Exercise details: Tell how many lines contain the string "VinaPhone" in the material underneath; the reply is that number and no more.

Information provided:
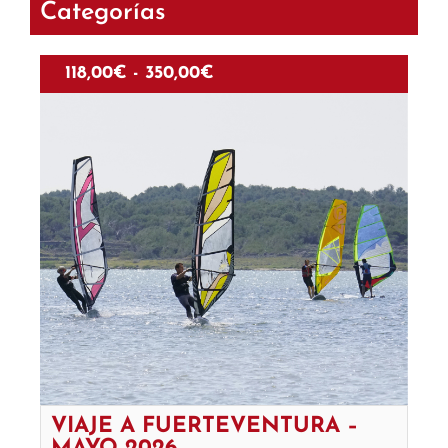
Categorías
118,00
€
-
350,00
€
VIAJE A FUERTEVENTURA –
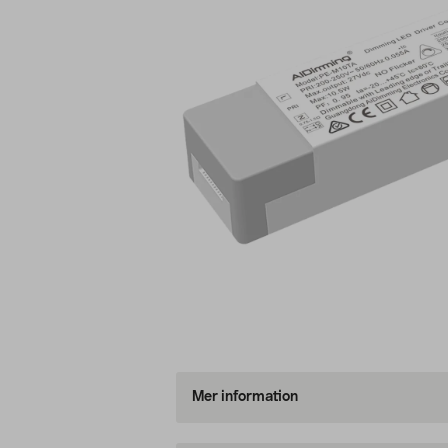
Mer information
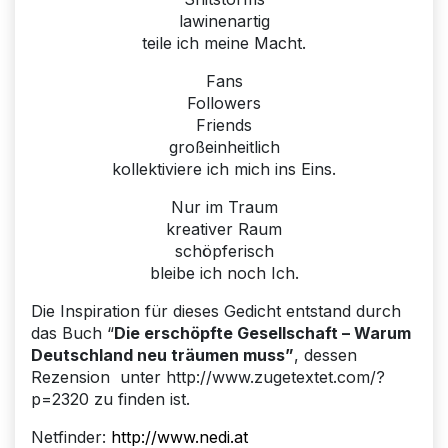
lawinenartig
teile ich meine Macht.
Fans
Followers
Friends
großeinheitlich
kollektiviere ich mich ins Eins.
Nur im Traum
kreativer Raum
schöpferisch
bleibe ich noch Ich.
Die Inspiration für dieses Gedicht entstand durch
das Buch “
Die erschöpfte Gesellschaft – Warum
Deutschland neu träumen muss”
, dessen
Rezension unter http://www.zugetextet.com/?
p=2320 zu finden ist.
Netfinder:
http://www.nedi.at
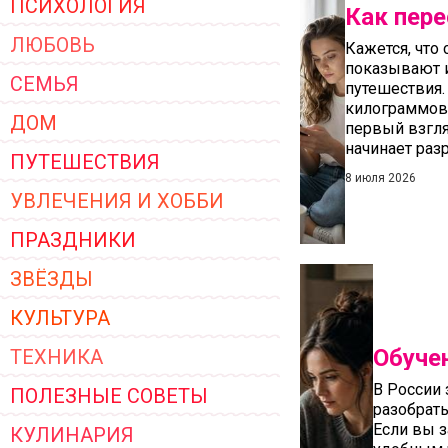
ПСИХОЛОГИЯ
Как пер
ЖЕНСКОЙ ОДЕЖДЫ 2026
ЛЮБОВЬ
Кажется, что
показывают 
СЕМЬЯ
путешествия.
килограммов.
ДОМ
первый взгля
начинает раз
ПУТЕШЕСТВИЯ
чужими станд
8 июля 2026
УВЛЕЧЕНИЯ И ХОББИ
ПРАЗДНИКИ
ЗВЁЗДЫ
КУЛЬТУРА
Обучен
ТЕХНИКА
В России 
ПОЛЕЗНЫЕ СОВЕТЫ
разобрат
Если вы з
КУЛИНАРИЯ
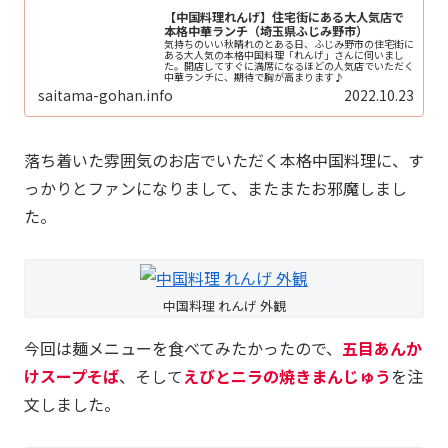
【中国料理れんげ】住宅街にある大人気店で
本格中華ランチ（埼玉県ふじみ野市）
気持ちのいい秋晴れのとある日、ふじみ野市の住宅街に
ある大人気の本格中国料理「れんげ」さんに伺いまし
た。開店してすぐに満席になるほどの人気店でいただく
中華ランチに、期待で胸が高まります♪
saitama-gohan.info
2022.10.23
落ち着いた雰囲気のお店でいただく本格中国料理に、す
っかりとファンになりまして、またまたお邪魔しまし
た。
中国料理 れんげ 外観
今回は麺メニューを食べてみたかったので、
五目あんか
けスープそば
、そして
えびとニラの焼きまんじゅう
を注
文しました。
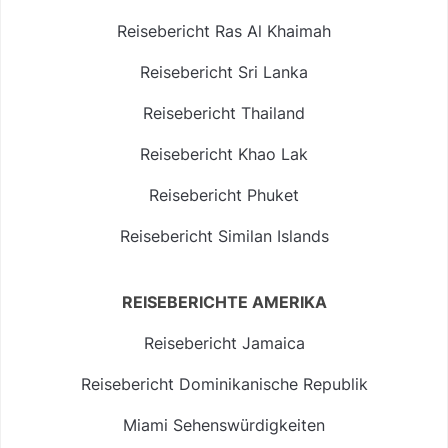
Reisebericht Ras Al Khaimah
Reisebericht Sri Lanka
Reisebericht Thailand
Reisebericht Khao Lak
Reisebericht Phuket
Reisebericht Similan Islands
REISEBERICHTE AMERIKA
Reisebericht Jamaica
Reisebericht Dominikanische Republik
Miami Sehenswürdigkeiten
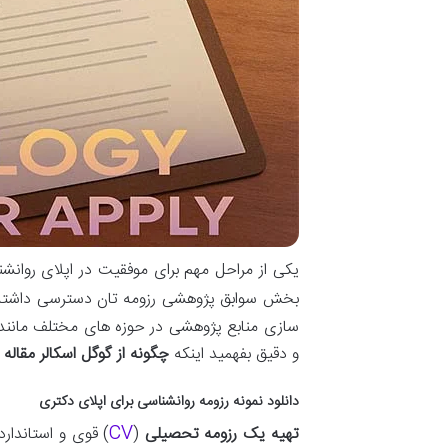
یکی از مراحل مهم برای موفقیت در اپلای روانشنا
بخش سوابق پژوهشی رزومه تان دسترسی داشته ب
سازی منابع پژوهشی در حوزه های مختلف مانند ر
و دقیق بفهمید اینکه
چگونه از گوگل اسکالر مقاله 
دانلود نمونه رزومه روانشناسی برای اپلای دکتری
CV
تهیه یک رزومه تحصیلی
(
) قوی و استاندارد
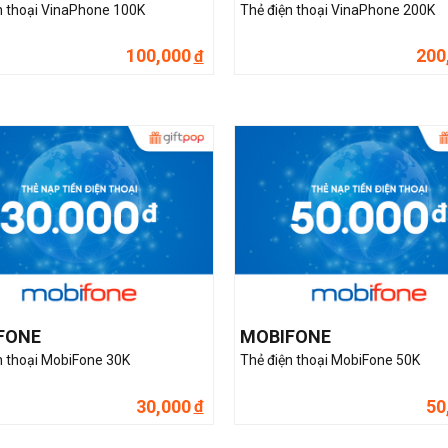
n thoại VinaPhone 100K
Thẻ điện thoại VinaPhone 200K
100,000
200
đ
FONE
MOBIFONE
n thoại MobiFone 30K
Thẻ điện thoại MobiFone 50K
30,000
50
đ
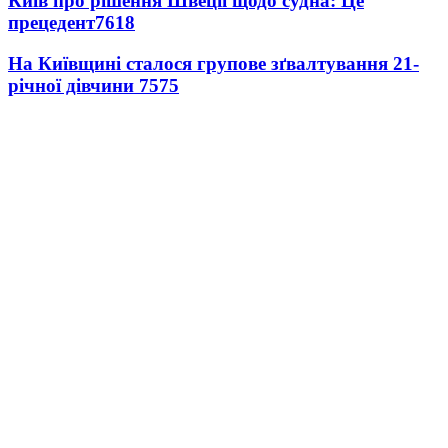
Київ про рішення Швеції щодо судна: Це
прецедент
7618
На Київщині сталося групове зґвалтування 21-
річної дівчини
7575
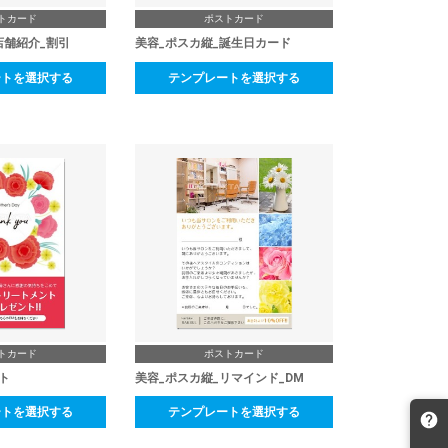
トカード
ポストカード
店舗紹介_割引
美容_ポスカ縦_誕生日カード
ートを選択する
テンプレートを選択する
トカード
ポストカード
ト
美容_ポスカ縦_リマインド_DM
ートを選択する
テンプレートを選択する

Result of this exercise: 2